▶ _TASK DESCRIPTION_
Would you copy exactly the lines in the data below from the one that has "Dolomit-Grau" through the one that has "PÁLYA­INFORMÁCIÓS LAP", dropping any pictures?

▶ _INPUT DATA_

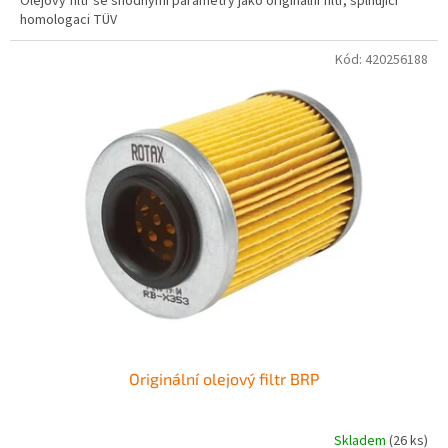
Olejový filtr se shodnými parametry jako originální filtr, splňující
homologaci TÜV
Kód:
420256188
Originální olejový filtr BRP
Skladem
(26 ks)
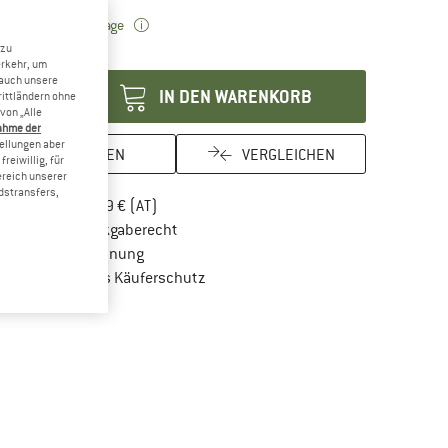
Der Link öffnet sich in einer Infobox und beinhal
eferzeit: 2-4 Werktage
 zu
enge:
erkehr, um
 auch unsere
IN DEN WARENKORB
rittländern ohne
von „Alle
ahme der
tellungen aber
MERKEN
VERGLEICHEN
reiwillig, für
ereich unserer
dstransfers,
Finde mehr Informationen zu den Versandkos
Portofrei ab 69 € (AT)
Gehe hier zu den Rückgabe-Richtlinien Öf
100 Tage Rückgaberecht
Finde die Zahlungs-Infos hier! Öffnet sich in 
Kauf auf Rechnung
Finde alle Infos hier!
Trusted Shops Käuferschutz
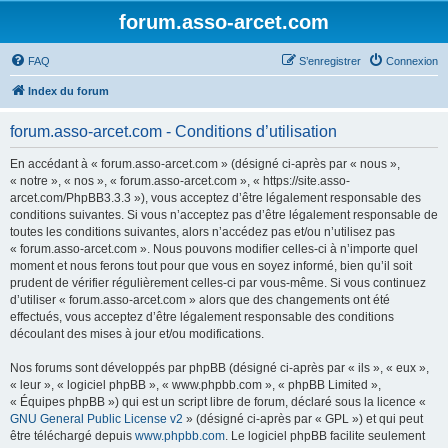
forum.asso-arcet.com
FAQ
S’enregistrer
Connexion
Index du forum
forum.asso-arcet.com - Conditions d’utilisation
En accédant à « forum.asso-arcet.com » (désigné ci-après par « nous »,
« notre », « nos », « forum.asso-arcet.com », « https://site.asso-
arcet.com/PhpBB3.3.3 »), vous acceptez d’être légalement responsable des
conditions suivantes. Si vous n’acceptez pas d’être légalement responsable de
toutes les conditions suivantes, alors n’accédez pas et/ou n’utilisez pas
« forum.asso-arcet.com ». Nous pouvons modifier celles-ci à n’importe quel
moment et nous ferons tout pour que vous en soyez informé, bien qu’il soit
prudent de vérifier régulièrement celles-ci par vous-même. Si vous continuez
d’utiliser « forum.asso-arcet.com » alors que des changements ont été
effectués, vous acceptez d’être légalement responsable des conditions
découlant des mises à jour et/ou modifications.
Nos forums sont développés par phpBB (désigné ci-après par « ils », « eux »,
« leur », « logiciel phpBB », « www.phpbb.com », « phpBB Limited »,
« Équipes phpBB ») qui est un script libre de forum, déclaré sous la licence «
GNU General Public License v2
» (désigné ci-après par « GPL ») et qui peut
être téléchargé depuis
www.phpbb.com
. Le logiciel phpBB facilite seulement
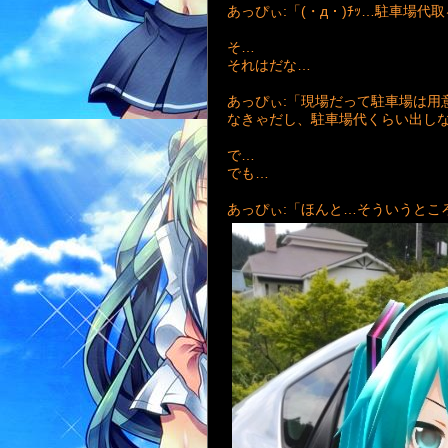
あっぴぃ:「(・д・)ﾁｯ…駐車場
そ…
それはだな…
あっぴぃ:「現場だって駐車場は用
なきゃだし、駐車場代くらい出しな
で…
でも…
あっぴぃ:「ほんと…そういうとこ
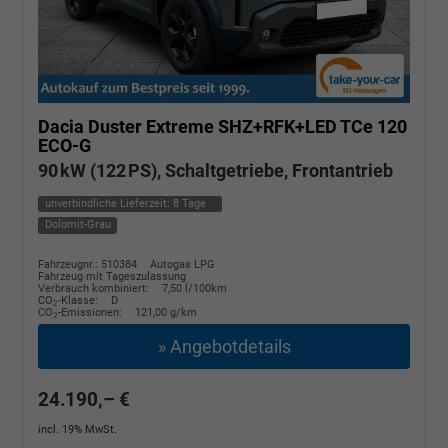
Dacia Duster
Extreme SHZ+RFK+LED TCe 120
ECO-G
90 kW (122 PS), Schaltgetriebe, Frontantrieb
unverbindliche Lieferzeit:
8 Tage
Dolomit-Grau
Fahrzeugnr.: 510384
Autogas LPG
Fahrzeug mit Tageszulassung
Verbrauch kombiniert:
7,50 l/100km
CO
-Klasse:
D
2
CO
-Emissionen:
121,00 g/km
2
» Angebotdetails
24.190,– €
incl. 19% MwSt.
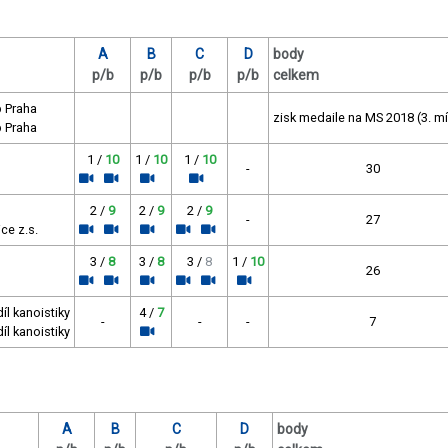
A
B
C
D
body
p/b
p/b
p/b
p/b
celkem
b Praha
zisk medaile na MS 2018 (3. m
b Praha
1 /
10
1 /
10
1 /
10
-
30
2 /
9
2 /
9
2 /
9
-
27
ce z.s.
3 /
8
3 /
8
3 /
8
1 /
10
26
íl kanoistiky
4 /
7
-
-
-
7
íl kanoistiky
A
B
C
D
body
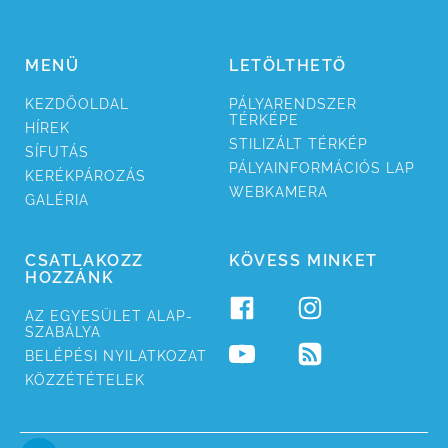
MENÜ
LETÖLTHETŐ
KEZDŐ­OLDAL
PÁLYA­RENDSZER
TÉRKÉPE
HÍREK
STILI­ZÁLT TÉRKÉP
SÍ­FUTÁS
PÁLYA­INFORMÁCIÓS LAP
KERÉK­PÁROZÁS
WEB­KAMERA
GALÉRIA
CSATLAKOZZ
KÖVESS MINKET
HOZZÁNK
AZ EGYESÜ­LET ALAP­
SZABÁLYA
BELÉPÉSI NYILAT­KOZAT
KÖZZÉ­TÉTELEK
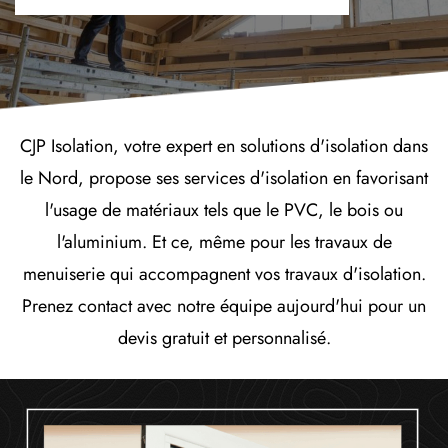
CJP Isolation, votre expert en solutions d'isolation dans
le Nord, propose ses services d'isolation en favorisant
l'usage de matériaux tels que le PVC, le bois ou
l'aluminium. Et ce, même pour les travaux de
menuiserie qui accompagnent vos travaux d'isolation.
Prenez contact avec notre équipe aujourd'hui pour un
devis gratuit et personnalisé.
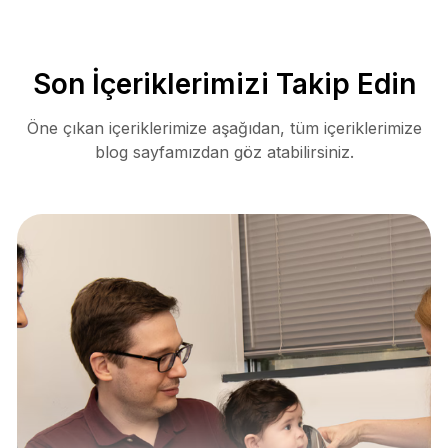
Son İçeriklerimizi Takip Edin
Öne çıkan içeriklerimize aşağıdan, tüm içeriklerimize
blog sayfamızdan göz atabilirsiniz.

--

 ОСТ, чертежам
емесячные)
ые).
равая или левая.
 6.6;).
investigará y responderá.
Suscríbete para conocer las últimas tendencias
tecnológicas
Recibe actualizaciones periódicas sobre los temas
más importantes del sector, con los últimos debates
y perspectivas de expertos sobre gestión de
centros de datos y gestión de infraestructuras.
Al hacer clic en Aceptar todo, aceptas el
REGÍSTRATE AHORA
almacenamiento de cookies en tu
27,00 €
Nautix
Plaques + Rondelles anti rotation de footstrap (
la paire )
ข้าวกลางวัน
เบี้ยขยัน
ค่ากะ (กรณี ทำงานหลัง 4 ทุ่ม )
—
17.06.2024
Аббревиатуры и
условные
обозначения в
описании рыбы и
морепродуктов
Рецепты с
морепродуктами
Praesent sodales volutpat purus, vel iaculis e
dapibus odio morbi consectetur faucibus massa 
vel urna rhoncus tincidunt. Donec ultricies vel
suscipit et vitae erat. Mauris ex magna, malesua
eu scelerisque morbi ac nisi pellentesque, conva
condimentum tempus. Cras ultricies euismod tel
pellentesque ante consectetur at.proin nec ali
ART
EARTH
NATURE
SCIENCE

...

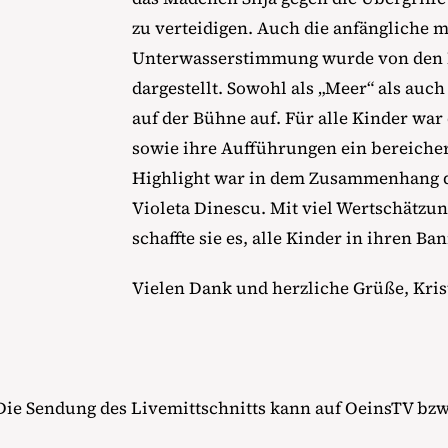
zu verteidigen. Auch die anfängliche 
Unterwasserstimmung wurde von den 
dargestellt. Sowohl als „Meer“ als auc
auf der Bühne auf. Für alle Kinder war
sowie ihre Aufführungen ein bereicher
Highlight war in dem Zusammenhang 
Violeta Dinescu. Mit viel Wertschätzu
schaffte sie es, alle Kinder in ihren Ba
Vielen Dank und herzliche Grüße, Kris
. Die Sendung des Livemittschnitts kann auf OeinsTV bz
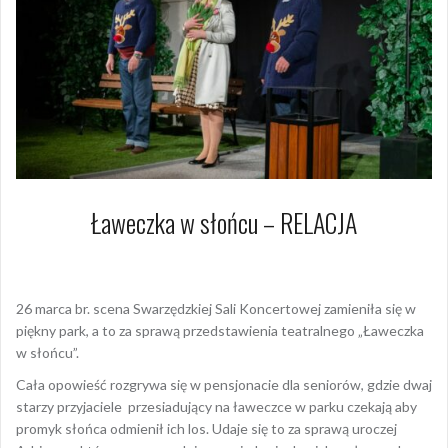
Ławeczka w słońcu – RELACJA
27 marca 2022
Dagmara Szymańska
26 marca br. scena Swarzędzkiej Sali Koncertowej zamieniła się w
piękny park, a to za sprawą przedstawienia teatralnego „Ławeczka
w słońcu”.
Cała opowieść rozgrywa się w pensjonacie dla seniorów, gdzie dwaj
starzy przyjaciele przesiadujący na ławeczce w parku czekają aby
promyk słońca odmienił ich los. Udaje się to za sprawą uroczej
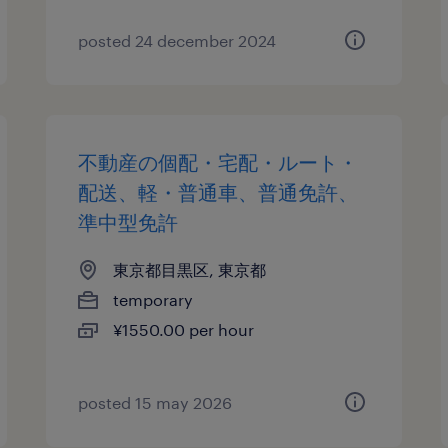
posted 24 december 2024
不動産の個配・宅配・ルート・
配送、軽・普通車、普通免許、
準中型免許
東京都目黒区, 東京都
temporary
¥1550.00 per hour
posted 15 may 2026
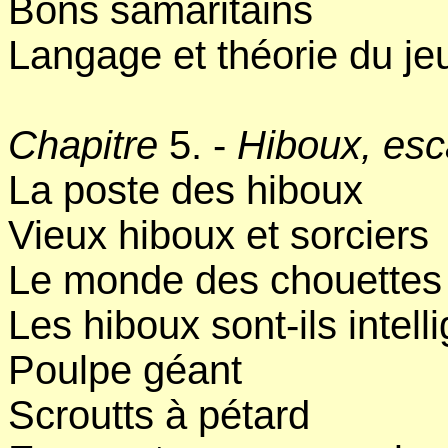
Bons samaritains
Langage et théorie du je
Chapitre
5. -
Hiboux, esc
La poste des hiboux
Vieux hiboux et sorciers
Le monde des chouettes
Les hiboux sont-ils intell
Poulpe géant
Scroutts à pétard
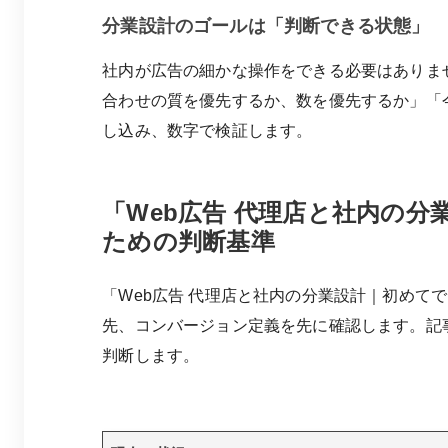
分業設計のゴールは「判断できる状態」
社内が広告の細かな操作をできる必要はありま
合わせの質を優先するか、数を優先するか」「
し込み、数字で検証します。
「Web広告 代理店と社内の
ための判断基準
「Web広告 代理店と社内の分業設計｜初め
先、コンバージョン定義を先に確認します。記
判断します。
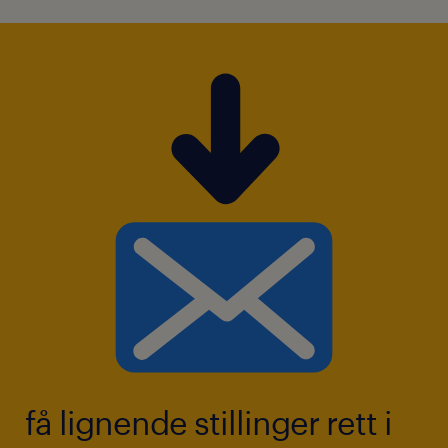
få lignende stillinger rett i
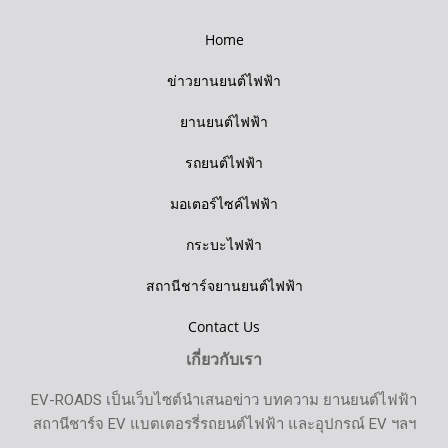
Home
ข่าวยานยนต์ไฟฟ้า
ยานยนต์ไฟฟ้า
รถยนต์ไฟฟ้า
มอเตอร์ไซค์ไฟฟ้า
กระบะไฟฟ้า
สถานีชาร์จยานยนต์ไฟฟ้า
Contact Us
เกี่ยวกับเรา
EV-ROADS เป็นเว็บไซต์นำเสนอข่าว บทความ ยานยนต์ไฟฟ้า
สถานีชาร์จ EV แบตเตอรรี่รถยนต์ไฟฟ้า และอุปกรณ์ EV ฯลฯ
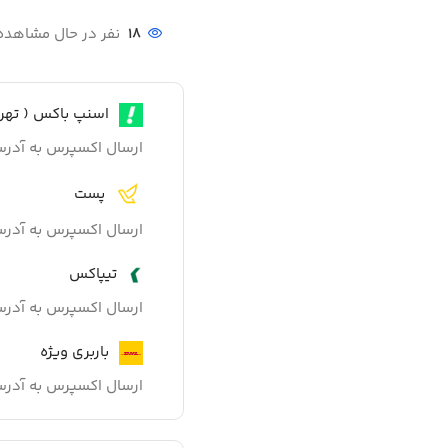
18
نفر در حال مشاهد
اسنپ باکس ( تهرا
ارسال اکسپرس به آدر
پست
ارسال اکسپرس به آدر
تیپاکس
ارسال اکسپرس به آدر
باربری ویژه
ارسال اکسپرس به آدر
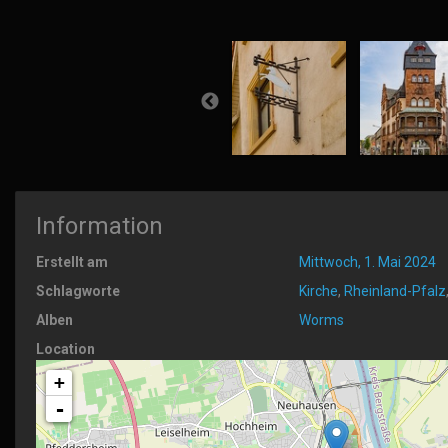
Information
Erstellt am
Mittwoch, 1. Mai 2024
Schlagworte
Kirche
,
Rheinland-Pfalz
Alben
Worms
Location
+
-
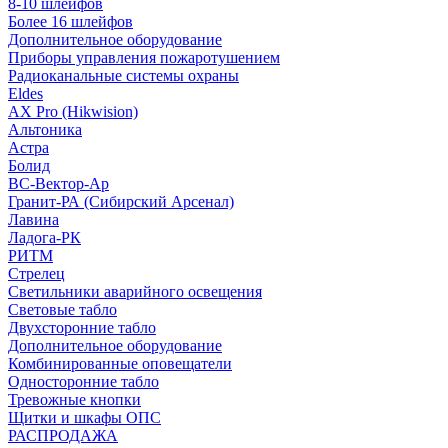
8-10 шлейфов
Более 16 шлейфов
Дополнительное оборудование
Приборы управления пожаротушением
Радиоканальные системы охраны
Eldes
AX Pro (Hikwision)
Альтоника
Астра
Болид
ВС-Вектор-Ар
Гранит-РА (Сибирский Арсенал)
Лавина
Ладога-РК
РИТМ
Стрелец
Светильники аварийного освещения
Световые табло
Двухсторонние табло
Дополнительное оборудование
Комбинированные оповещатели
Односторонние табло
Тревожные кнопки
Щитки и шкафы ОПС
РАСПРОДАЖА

▶ _SOLUTION BELOW_
Dolomit-Grau
Fahrzeugnr.: 510384
Autogas LPG
Fahrzeug mit Tageszulassung
Verbrauch kombiniert:
7,50 l/100km
CO
-Klasse:
D
2
CO
-Emissionen:
121,00 g/km
2
» Angebotdetails
24.190,– €
incl. 19% MwSt.
A
B
C
D
body
p/b
p/b
p/b
p/b
celkem
b Praha
zisk medaile na MS 2018 (3. m
b Praha
1 /
10
1 /
10
1 /
10
-
30
2 /
9
2 /
9
2 /
9
-
27
ce z.s.
3 /
8
3 /
8
3 /
8
1 /
10
26
íl kanoistiky
4 /
7
-
-
-
7
íl kanoistiky
A
B
C
D
body
MENÜ
LETÖLTHETŐ
KEZDŐ­OLDAL
PÁLYA­RENDSZER
TÉRKÉPE
HÍREK
STILI­ZÁLT TÉRKÉP
SÍ­FUTÁS
PÁLYA­INFORMÁCIÓS LAP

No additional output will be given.